The Genius of Gene Wilder

More of a loving tribute than a comprehensive look at the actor’s life and career, a new documentary often uses Wilder’s own voice and words, taken from the audiobook version of his 2005 memoir, as narration.

20th Century Fox
Teri Garr, Gene Wilder, Marty Feldman, and Mel Brooks on the set of 'Young Frankenstein' (1974). 20th Century Fox

The new documentary “Remembering Gene Wilder” makes the case that the late comedic actor combined the talents of early Hollywood greats like Charlie Chaplin with mid-century stars such as Jerry Lewis and Danny Kay. With his innocence, humorous indignation, flair for pratfalls, and parodic inclinations, Wilder harnessed the watchful physicality of silent cinema to the more voluble and gag-based comedy of the Hollywood of the 1940s, ’50s, and ’60s. 

More of a loving tribute to the actor than a comprehensive look at his life and career, the documentary often uses Wilder’s own voice and words, taken from the audiobook version of his 2005 memoir “Kiss Me Like A Stranger: My Search for Love and Art,” as narration. It tells an abridged story of his upbringing and personal life while primarily focusing on his most famous roles, highlighted via multiple excerpts from his films. 

Playing at the Quad Cinema starting Friday, the doc entertains when viewed as a highlight reel, though the insight some of his collaborators and friends bring to the classic clips is often of the redundant sort, such as, “He was an actor who had an ability to be funny.”

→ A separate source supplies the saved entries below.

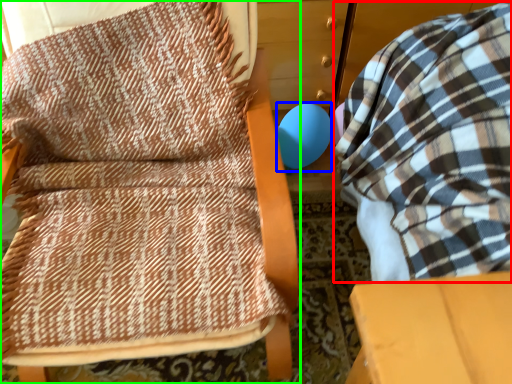 Question: Based on their relative distances, which object is nearer to bean bag chair (highlighted by a red box)? Choose from balloon (highlighted by a blue box) and furniture (highlighted by a green box).

Choices:
 (A) balloon
 (B) furniture

Answer: (B) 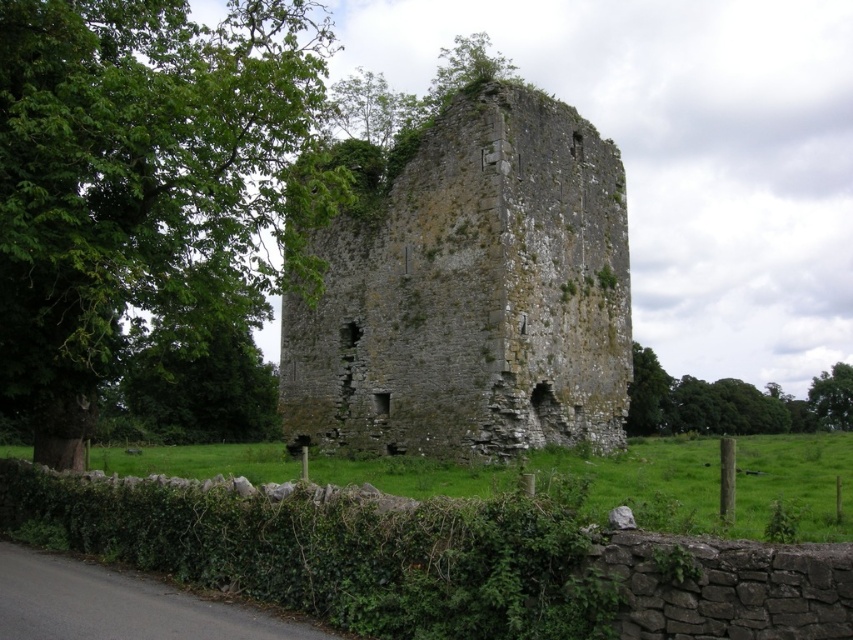 What do you see at coordinates (471, 294) in the screenshot?
I see `stone tower at center` at bounding box center [471, 294].

Between stone tower at center and green leafy tree at right, which one appears on the left side from the viewer's perspective?

From the viewer's perspective, stone tower at center appears more on the left side.

Where is `stone tower at center`? stone tower at center is located at coordinates (471, 294).

What do you see at coordinates (471, 294) in the screenshot? This screenshot has width=853, height=640. I see `stone tower at center` at bounding box center [471, 294].

Can you confirm if stone tower at center is smaller than green leafy tree at upper center?

Incorrect, stone tower at center is not smaller in size than green leafy tree at upper center.

Is point (354, 378) more distant than point (830, 369)?

No.

I want to click on stone tower at center, so click(471, 294).

Consider the image. Can you confirm if green leafy tree at upper left is positioned to the right of green leafy tree at upper center?

No, green leafy tree at upper left is not to the right of green leafy tree at upper center.

Does green leafy tree at upper left have a lesser width compared to green leafy tree at upper center?

No.

Is point (227, 308) farther from viewer compared to point (839, 369)?

No, it is in front of (839, 369).

Identify the location of green leafy tree at upper left. (140, 182). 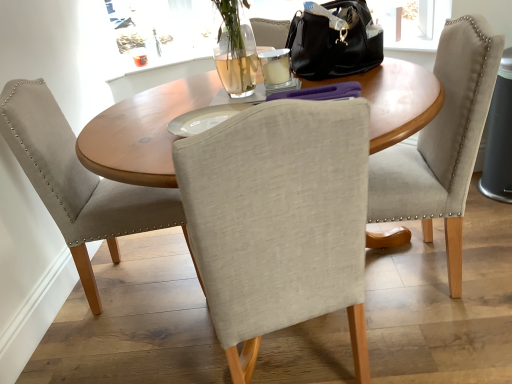 Locate an element on the screen. vacant region below light gray fabric chair at center, which appears as the 1th chair when viewed from the right (from a real-world perspective) is located at coordinates (409, 265). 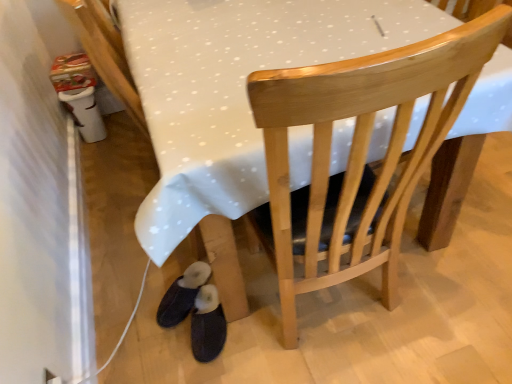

Born Jerome Silberman at Milwaukee in 1933, Wilder exhibits a love of acting and comedy at an early age, particularly after his mother suffers a heart attack and young Gene is advised by a doctor to never upset her, to just “make her laugh.” The doc reminds viewers that his first movie was not “The Producers” but Arthur Penn’s “Bonnie and Clyde,” in which he had a small role as a young caretaker taken for a ride by the iconic outlaws. Mr. Penn’s comment to the actor that he never envisioned the part as funny demonstrates Gene’s innate artistry.

Naturally, a major portion of the documentary early on deals with the classic comedies Wilder made with Mel Brooks: “The Producers” from 1967, and 1974’s “Blazing Saddles” and “Young Frankenstein.” As a featured commentator, Mr. Brooks provides some amusing anecdotes about the making of all three, such as when one of the money men behind “The Producers” wanted more of a “leading man” for the role of Leo Bloom (instead of Wilder) and Mr. Brooks assented with the intention of actually ignoring the request, the first of many instances in which the director disregarded the notes of executives.

At one point, Turner Classic Movies’ Ben Mankiewicz equates the Brooks-Wilder collaborations with other iconic working duos such as Tracy and Hepburn or Spielberg and composer John Williams, yet the movie eventually gets to another of Wilder’s frequent partners: Richard Pryor. Between the late ’70s and the early ’90s, the twosome made four films, including “Stir Crazy” and “See No Evil, Hear No Evil,” and while they may not be on par with the masterworks directed by Mr. Brooks, clips from these movies demonstrate how each performer fed off the rhythm and reactions of the other. 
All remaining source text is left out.